GEOFF MILLER. Iran: No bombing until…..

Jul 30, 2018

It’s a relief that last week’s story has been hosed down both here and in the US, but causes for concern remain.

The ABC story, that “senior people in the Federal government” believed that the US might well bomb Iran’s nuclear facilities as early as next month, and that Australia could be involved in targeting, caused a lot of concern. It was a relief to hear the Prime Minister describe it as simply speculation, and stress that it had not been based on any discussions with him, Julie Bishop, Marise Payne or the Chief of the Defence Force. In later news reports US Secretary of Defense Mattis describing the report as “fiction”.

Indeed it would be the height of absurdity, and of contradictory policies, for the US to bomb Iran to attack its nuclear facilities, given that the US has just imperilled the continued existence of an agreement specifically designed to halt Iran’s nuclear weapons program, an agreement which the IAEA has said is working effectively.  But there remain reasons for concern, some to do with Iran and the situation around it, and some to do with American domestic politics.  As regards reasons more to do with Iran, it is a fact that there are a lot of highly placed people in the US who are intensely suspicious of Iran and its role and ambitions in the Middle East, and who always thought that the nuclear deal with Iran was too soft.  Trump’s National Security Adviser, John Bolton, is one of them.  He is quoted in the “Sydney Morning Herald” as saying that “President Trump told me that if Iran does anything at all to the negative, they will pay a price like few countries have ever paid”.  Israel, always influential in the United States and particularly so with the current government, has been active in seeking to establish Iran’s untrustworthiness in regard to nuclear matters.

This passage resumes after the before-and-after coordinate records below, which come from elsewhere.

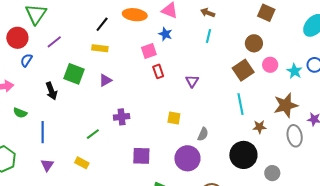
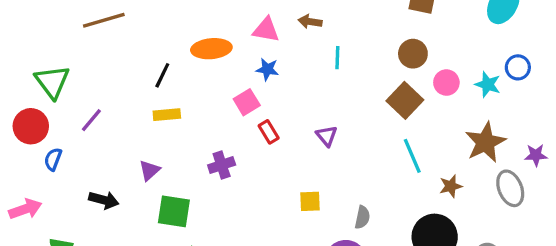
brown arrow: (208, 13) -> (310, 22), moved
green square: (74, 74) -> (174, 211), moved
purple triangle: (105, 80) -> (149, 170), moved
black arrow: (51, 91) -> (104, 200), turned -42
purple cross: (122, 117) -> (222, 165), moved

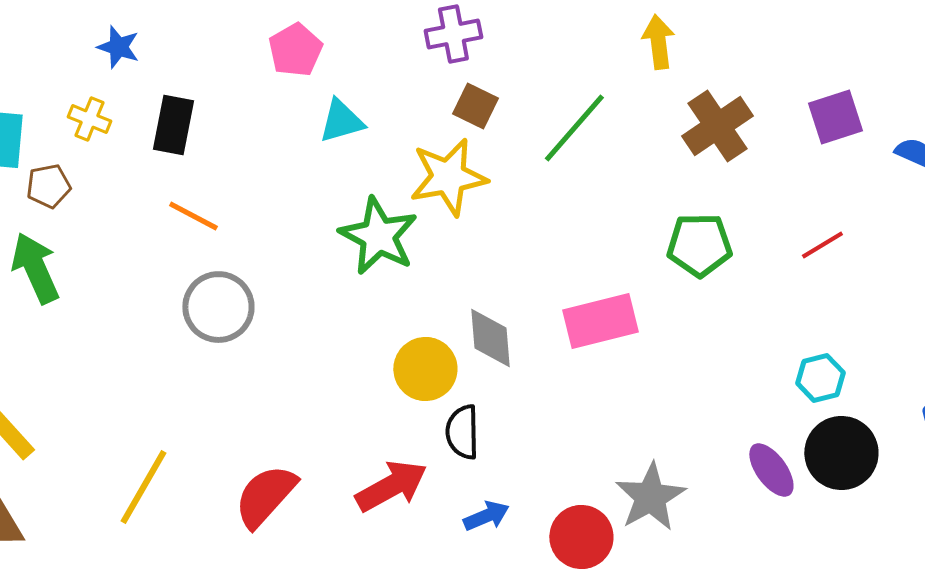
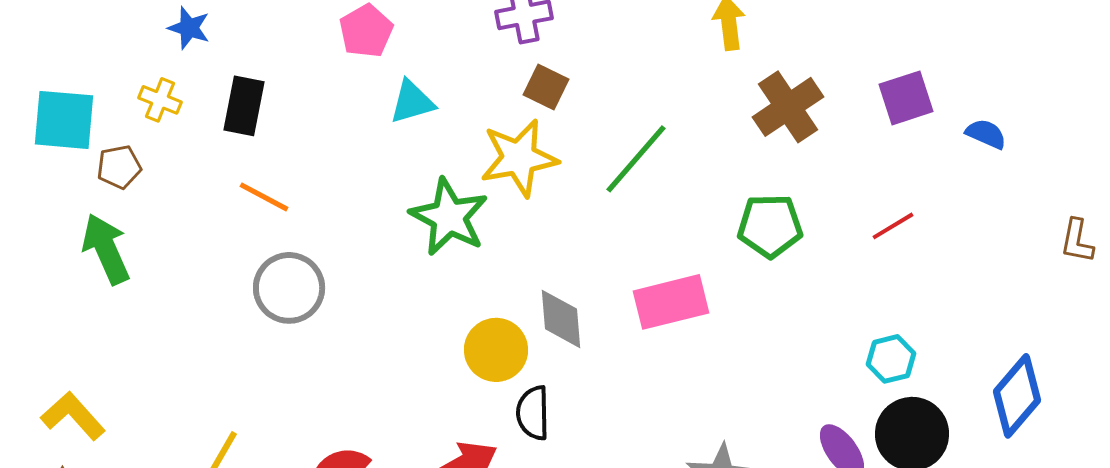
green line: (574, 128) -> (636, 159), moved

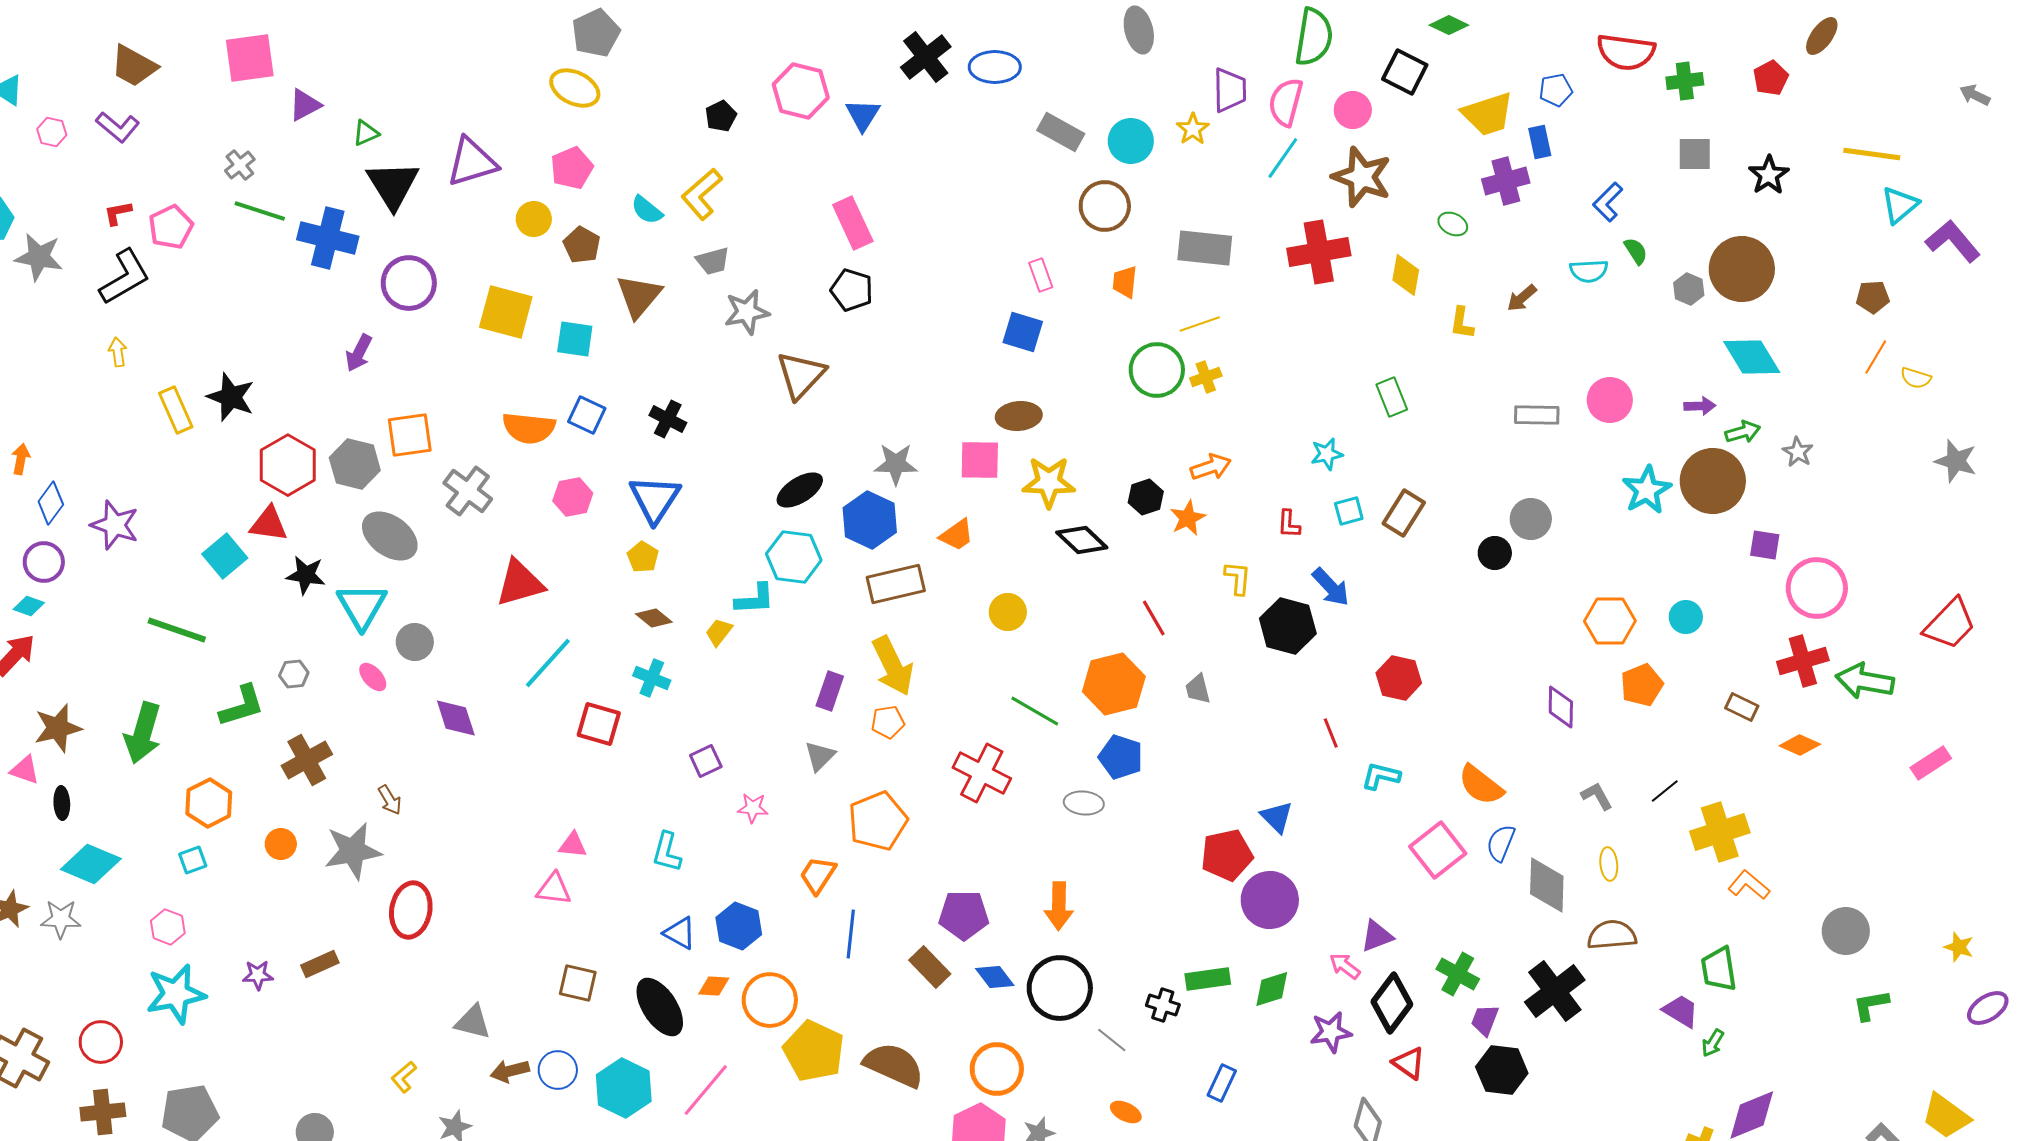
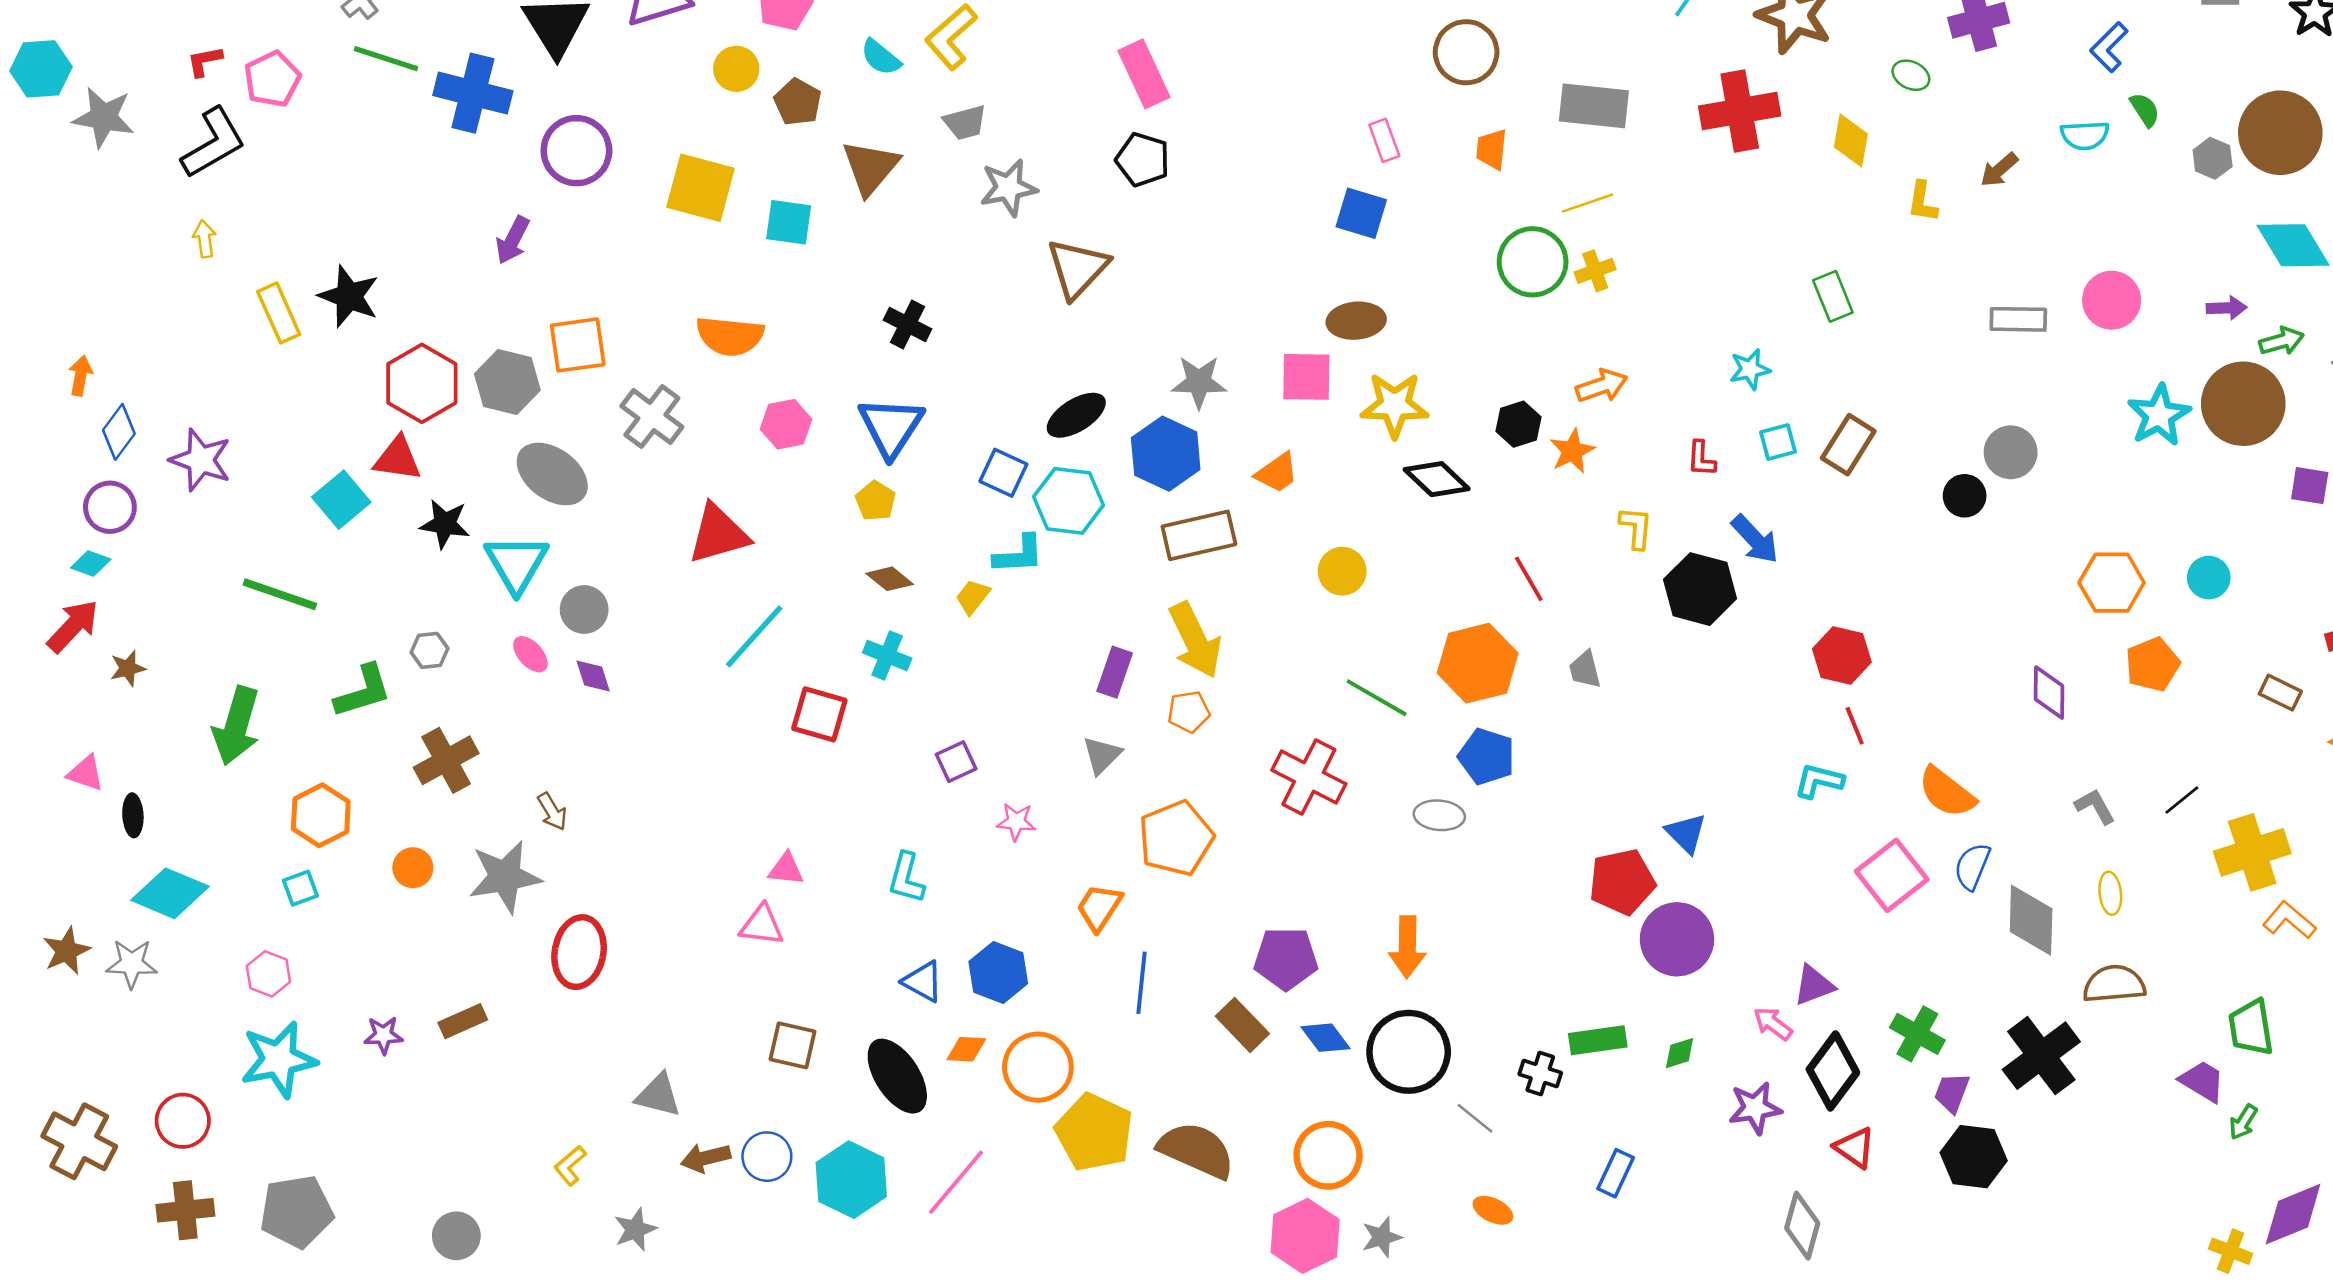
blue square: (587, 415) -> (1003, 473), moved
purple diamond: (456, 718) -> (593, 676), moved, size x0.7
brown star: (58, 728) -> (128, 668), moved, size x0.6
red line: (1331, 733) -> (1855, 726), moved
green diamond: (1272, 989) -> (1680, 1053), size x0.7

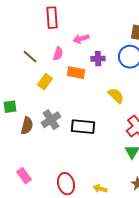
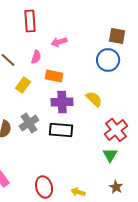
purple cross: (98, 59) -> (62, 102), moved, size x1.5

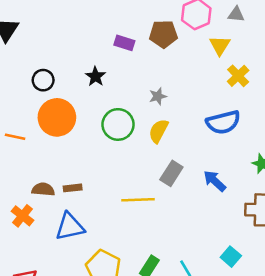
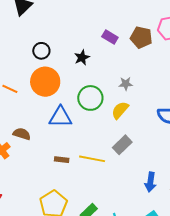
blue arrow: (215, 181) -> (150, 182), moved, turned -138
brown rectangle: (73, 188) -> (62, 160), moved
blue triangle: (70, 227) -> (60, 117), moved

Other reasons are more to do with US domestic politics, and the increasing pressure Trump is under, over scandals to do with women, Russian money going into his businesses, and Russian “collusion” with his campaign during the 2016 election.  It’s a truism in international relations that a leader in domestic trouble may turn to a foreign adventure as a way of diverting attention from circumstances at home.  Trump is known as a master of diversion, and in the enormously powerful US military he has a very potent instrument to use if he decides to take that course.

Geoff Miller is a former Australian diplomat and government official.